Thomas Manton (1620–1677) on the Justice of Eternal Torment

Object. 3. How can it stand with his justice to punish a temporary act with eternal torment or punishment?

Ans. 1. We are finite creatures, and so not fit judges of the nature of an offence against God; the lawgiver best knoweth the merit of sin, which is the transgression of the law. The majesty against which they sin is infinite; the authority of God is enough, and his will the highest reason. A jeweller best knoweth the price of a jewel, and an artist in a picture or sculpture can best judge of the errors of it.

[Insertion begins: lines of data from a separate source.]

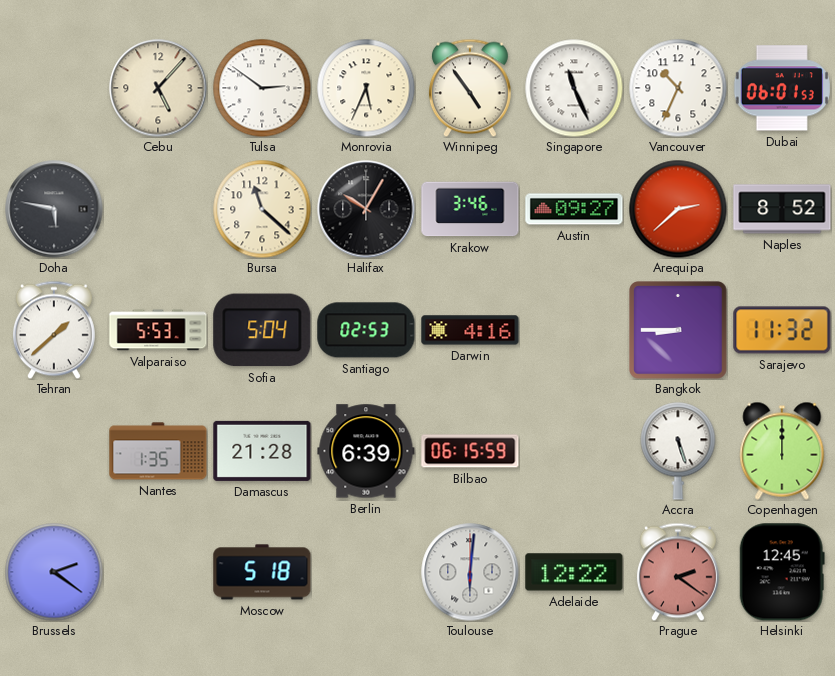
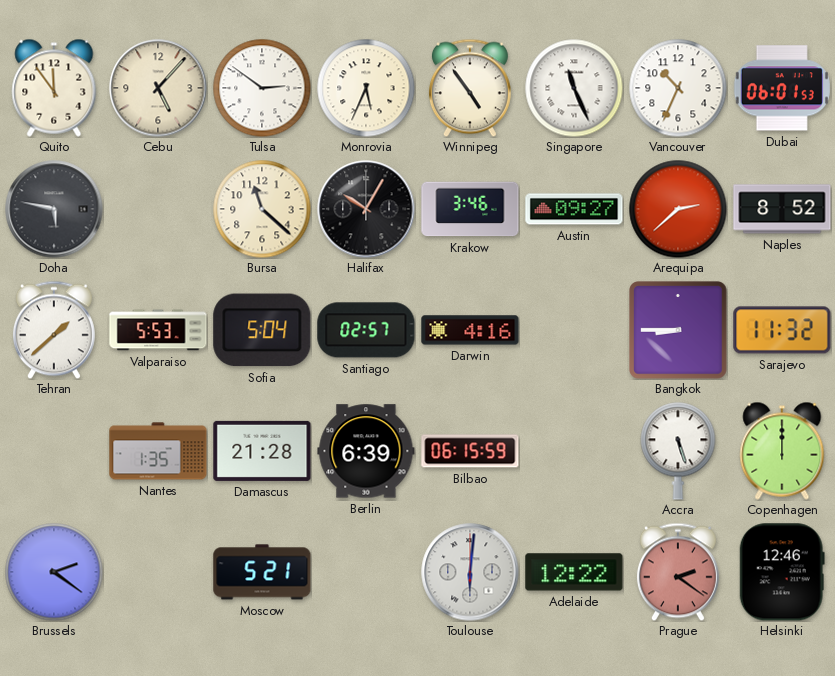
Quito: none -> 11:54
Santiago: 02:53 -> 02:57
Moscow: 5:18 -> 5:21
Helsinki: 12:45 -> 12:46
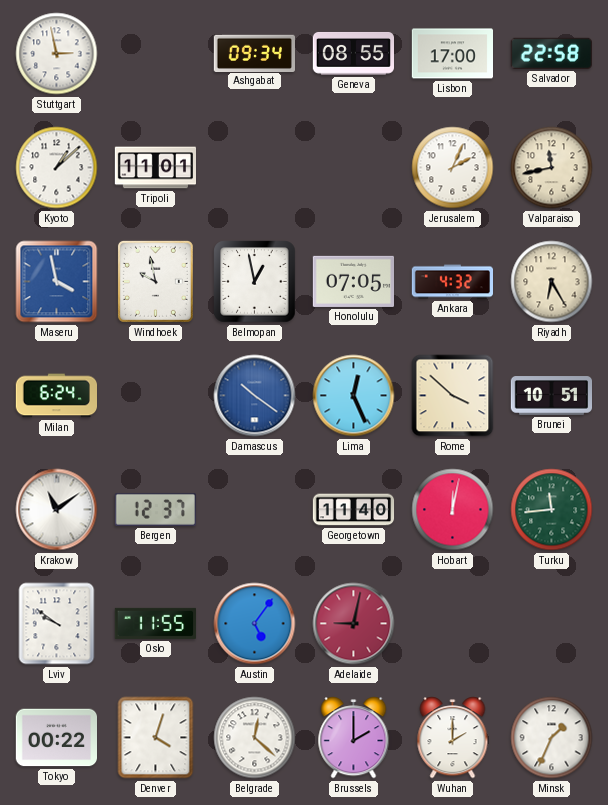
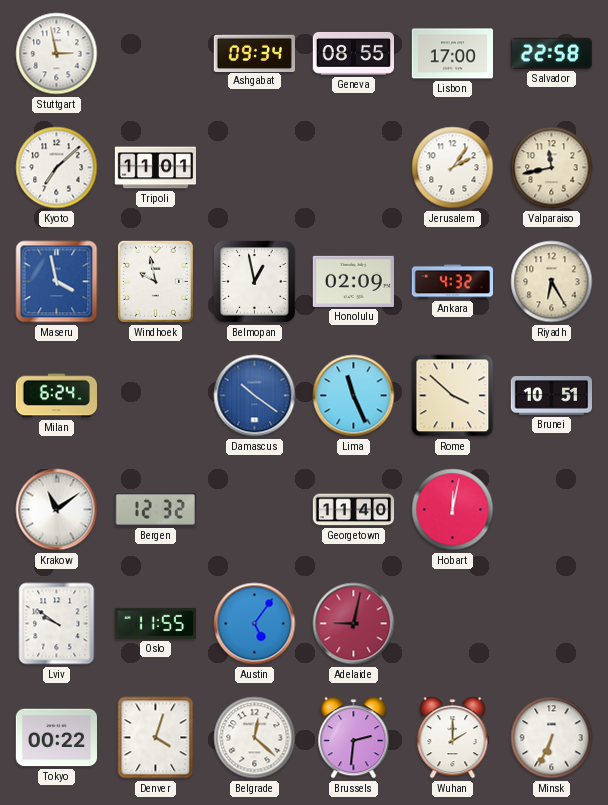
Kyoto: 1:08 -> 7:08
Jerusalem: 2:04 -> 2:06
Honolulu: 07:05 -> 02:09
Lima: 12:26 -> 11:26
Bergen: 12:37 -> 12:32
Turku: 11:44 -> none
Brussels: 2:00 -> 2:31
Minsk: 1:34 -> 6:34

2. With man, offences of a quick execution meet with a long punishment, and the continuance of the penalty in no case is to be measured with the continuance of the act of sin. Scelus non temporis magnitudine, sed iniquitatis magnitudine metiendum est. Because man sinneth as long as he can, he sinneth in ceterno suo (as Aquinas), therefore he is punished in aeterno Dei. We would live for ever to sin for ever, and because men despise an eternal happiness, therefore do they justly suffer eternal torment; and their obligations to God being infinite, their punishment ariseth according to the excess of their obligations.
Thomas Manton, “Sermons on Matthew XXV,” in The Complete Works of Thomas Manton, D.D. (London: James Nisbet, 1872), 10:81–82.